Two sides, one system.
Spona connects businesses with the digital agencies that build their products, and handles everything in between.
- What I built
- Global B2B platform for hiring agencies and managing digital projects. Worked on the product structure that scaled it to a network of 10K+ agencies.
- INTRODUCTION
- Spona is a global B2B platform connecting businesses with vetted digital agencies for marketing, web development, and branding. I joined as product designer, shaping a structure that holds up as the network scales from hundreds to thousands.

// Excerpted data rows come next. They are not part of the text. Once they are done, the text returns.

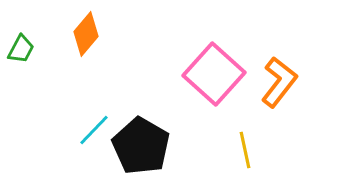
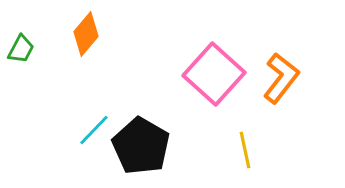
orange L-shape: moved 2 px right, 4 px up
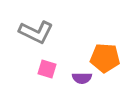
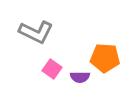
pink square: moved 5 px right; rotated 18 degrees clockwise
purple semicircle: moved 2 px left, 1 px up
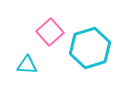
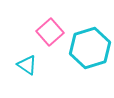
cyan triangle: rotated 30 degrees clockwise
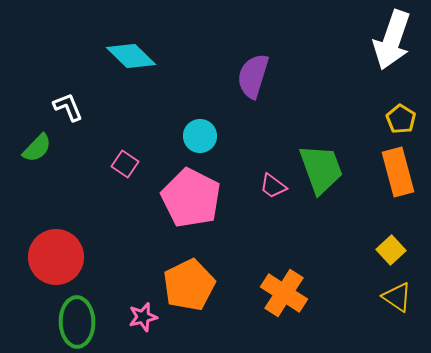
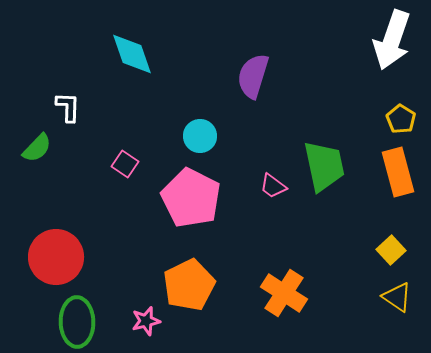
cyan diamond: moved 1 px right, 2 px up; rotated 27 degrees clockwise
white L-shape: rotated 24 degrees clockwise
green trapezoid: moved 3 px right, 3 px up; rotated 8 degrees clockwise
pink star: moved 3 px right, 4 px down
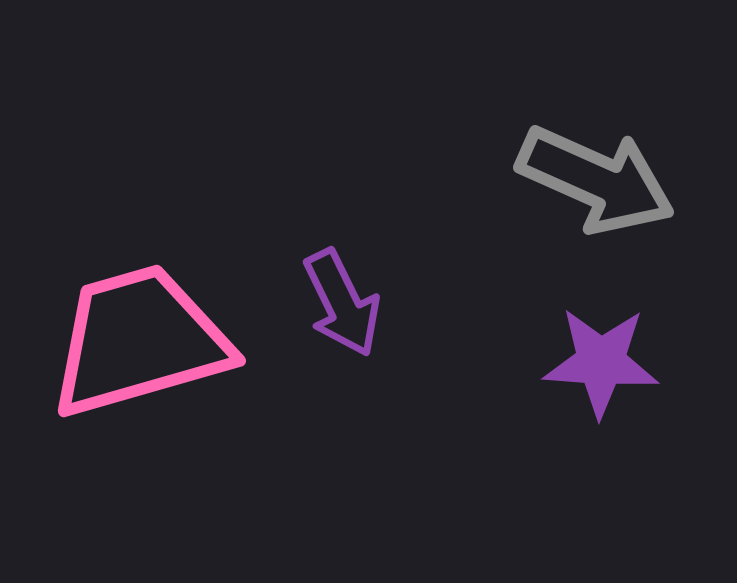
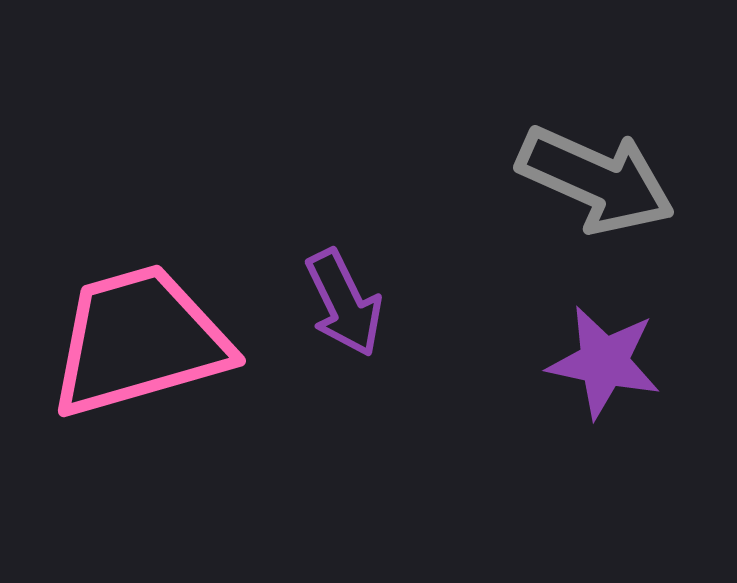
purple arrow: moved 2 px right
purple star: moved 3 px right; rotated 8 degrees clockwise
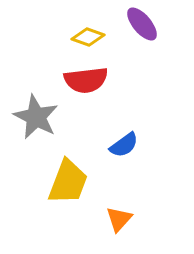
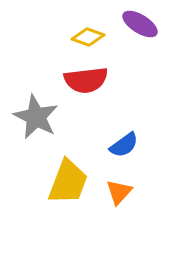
purple ellipse: moved 2 px left; rotated 18 degrees counterclockwise
orange triangle: moved 27 px up
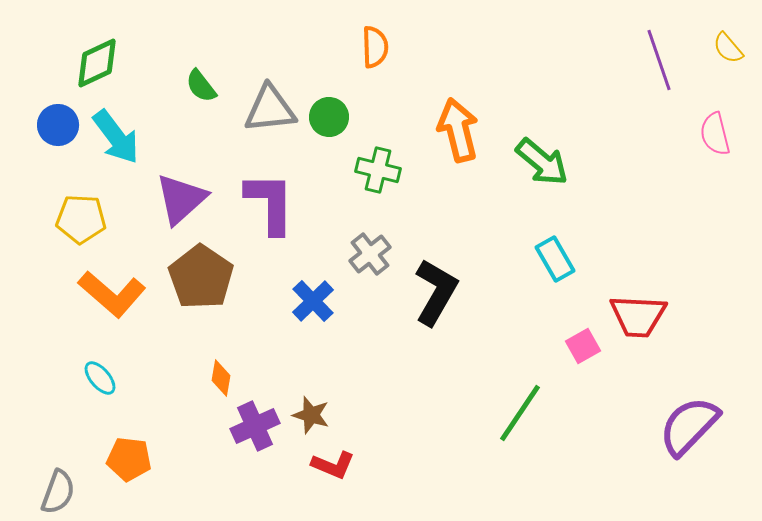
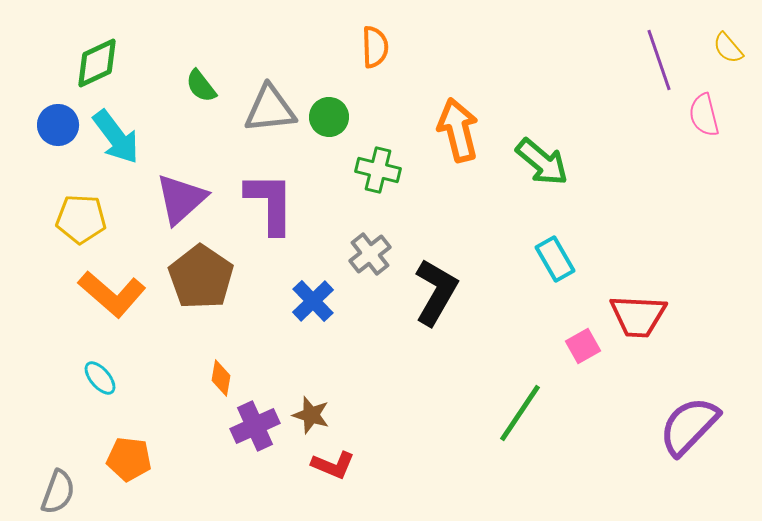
pink semicircle: moved 11 px left, 19 px up
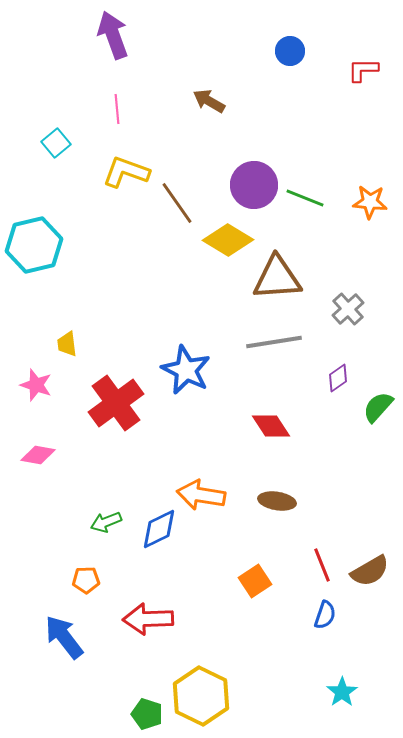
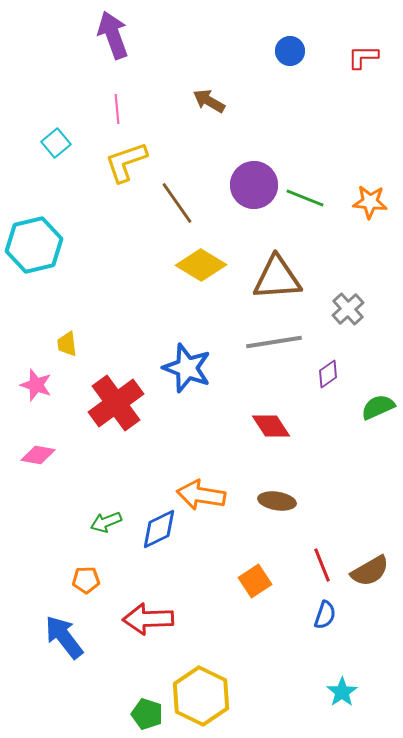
red L-shape: moved 13 px up
yellow L-shape: moved 10 px up; rotated 39 degrees counterclockwise
yellow diamond: moved 27 px left, 25 px down
blue star: moved 1 px right, 2 px up; rotated 6 degrees counterclockwise
purple diamond: moved 10 px left, 4 px up
green semicircle: rotated 24 degrees clockwise
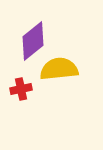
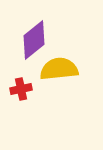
purple diamond: moved 1 px right, 1 px up
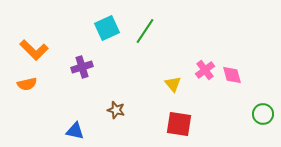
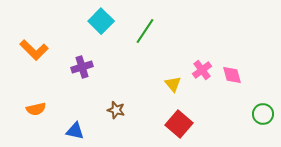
cyan square: moved 6 px left, 7 px up; rotated 20 degrees counterclockwise
pink cross: moved 3 px left
orange semicircle: moved 9 px right, 25 px down
red square: rotated 32 degrees clockwise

Designing a marketplace that has to work for two sides at once means every decision serves two audiences. What feels intuitive for one side often complicates things for the other.
10,000+
agencies
50+
design components
4 layers
Atomic design
- Context
- Spona is a two-sided marketplace where businesses hire agencies for digital projects. The platform handles discovery, contracts, milestone tracking, payments, and delivery. I worked across both sides, defining how each user type moved through the system and where their workflows intersected.
- Work scope
- User flows, information architecture, and interface structure across the platform's core modules: project briefs, agency profiles, proposals, contracts, milestone management, payments, and reporting. Each module had to stand on its own but connect cleanly to the others, since most users moved between them daily.
- Scale challenge
- The platform grew quickly, from a small set of agencies to a network of more than 10,000. That kind of growth surfaces structural questions early. How do you organize agency profiles when there are thousands? How does search work when supply scales faster than demand? How do you keep workflows predictable across wildly different project types?
- Design decisions
- The work was about creating a structure flexible enough to handle different project sizes and shapes, but consistent enough that users always knew where they were. Project briefs were templated but customizable. Contracts and milestones followed a shared pattern. Communication threads were tied to specific deliverables, not free-form chats.
- Cross-border complexity
- Spona operated across borders, contract types, compliance requirements, and communication norms. Design choices that work for a local platform start to break down at international scale, and we kept finding new edges.
- Reflection
- Spona taught me what it takes to design for two audiences at once. The platform keeps growing into new edges of the marketplace, and what stays valuable through that growth is the underlying structure: how information is organized, and the patterns users learn to rely on.